*Work item*: Print every line of the listing below, starting with the line that holds "[Submit] (520, 333)" and going on through the line that holds "Accetta Tutti (461, 865)", both included, and print nothing else.
++++ Extracted records ++++
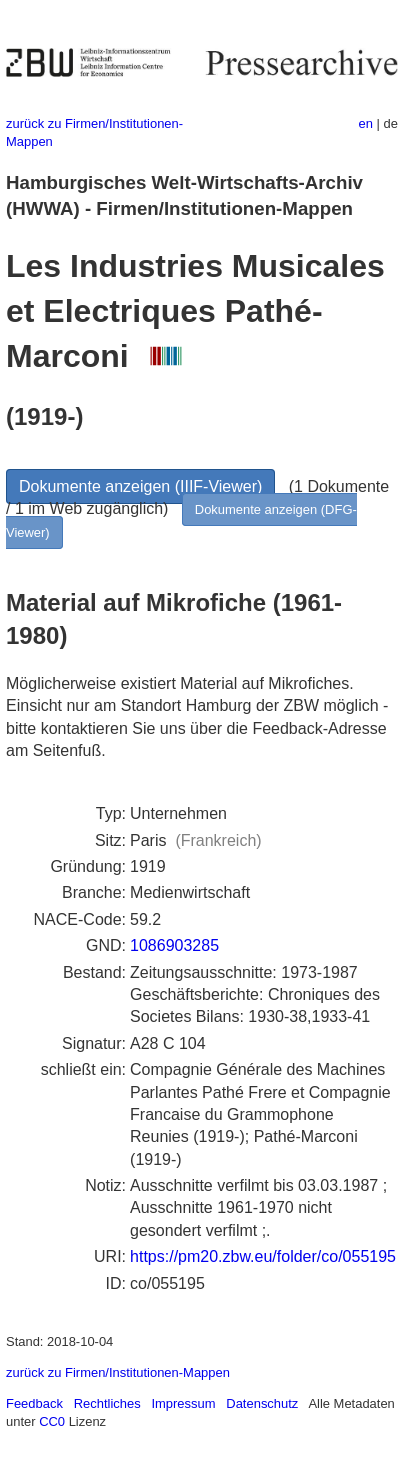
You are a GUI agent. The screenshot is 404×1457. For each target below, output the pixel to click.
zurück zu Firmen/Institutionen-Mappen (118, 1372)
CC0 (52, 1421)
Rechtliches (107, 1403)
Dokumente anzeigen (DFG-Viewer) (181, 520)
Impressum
++++
++++ Extracted records ++++
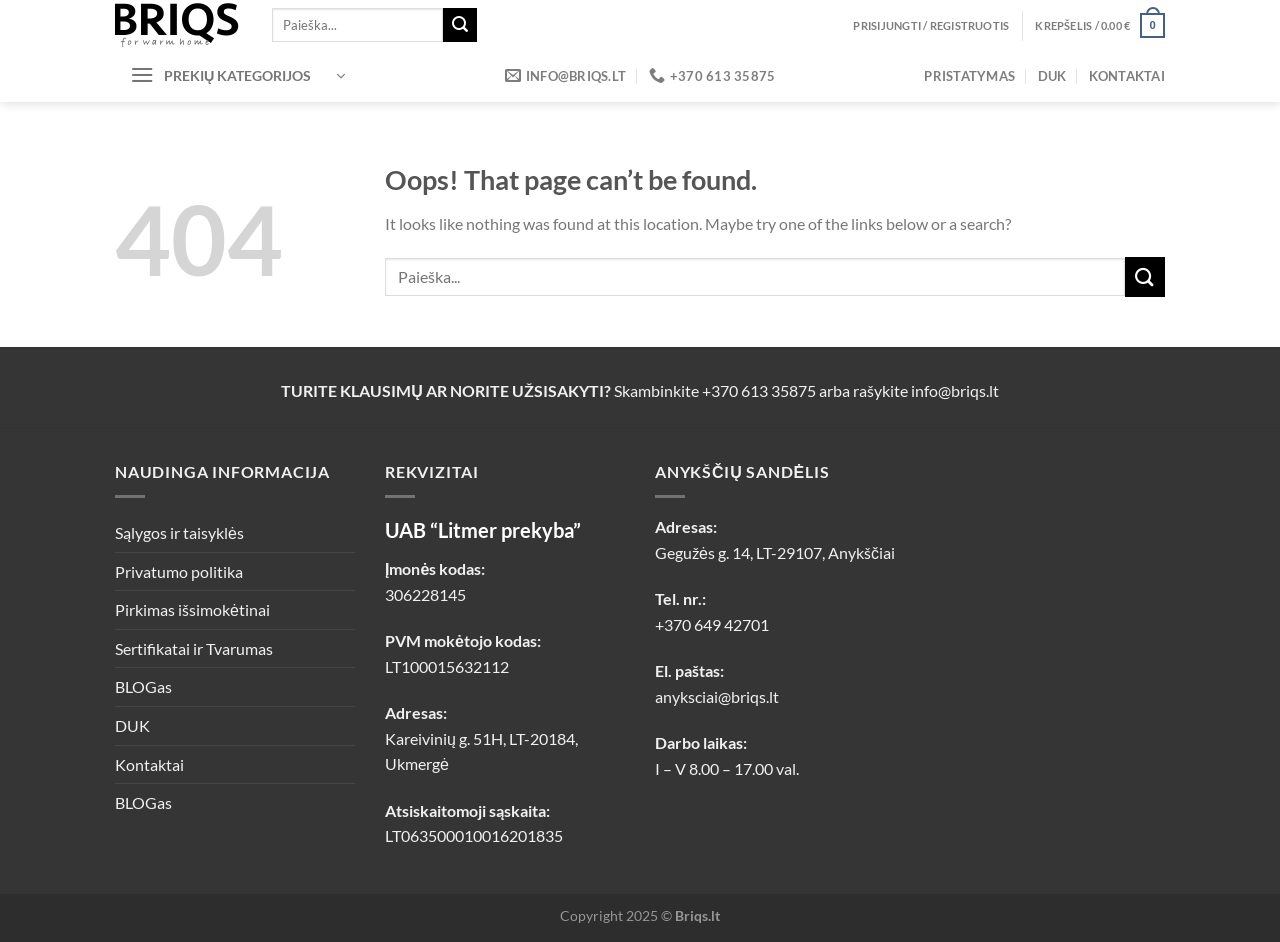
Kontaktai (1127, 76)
++++
++++ Extracted records ++++
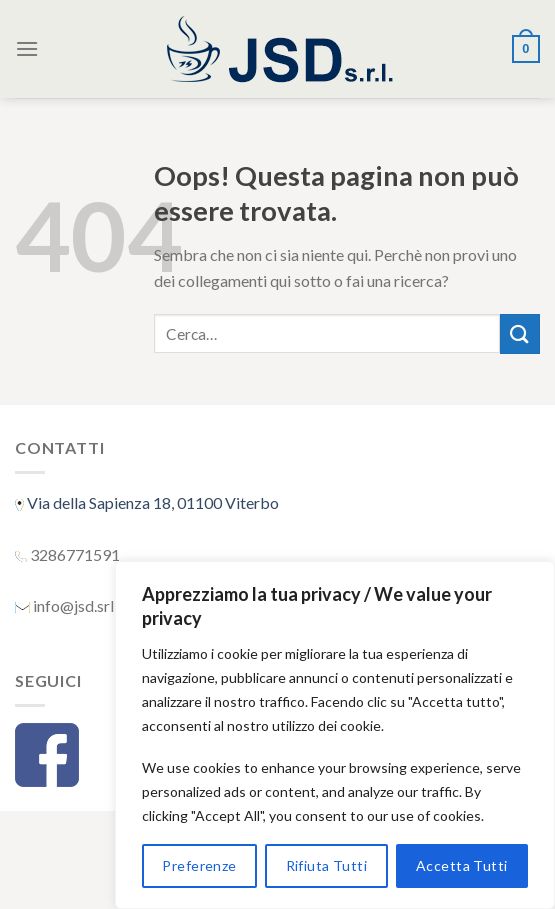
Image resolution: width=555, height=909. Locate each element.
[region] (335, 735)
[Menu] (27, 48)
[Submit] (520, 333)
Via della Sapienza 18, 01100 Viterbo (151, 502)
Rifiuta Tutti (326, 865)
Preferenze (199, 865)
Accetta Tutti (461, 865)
++++
*Response*:
[Submit] (520, 333)
Via della Sapienza 18, 01100 Viterbo (151, 502)
Rifiuta Tutti (326, 865)
Preferenze (199, 865)
Accetta Tutti (461, 865)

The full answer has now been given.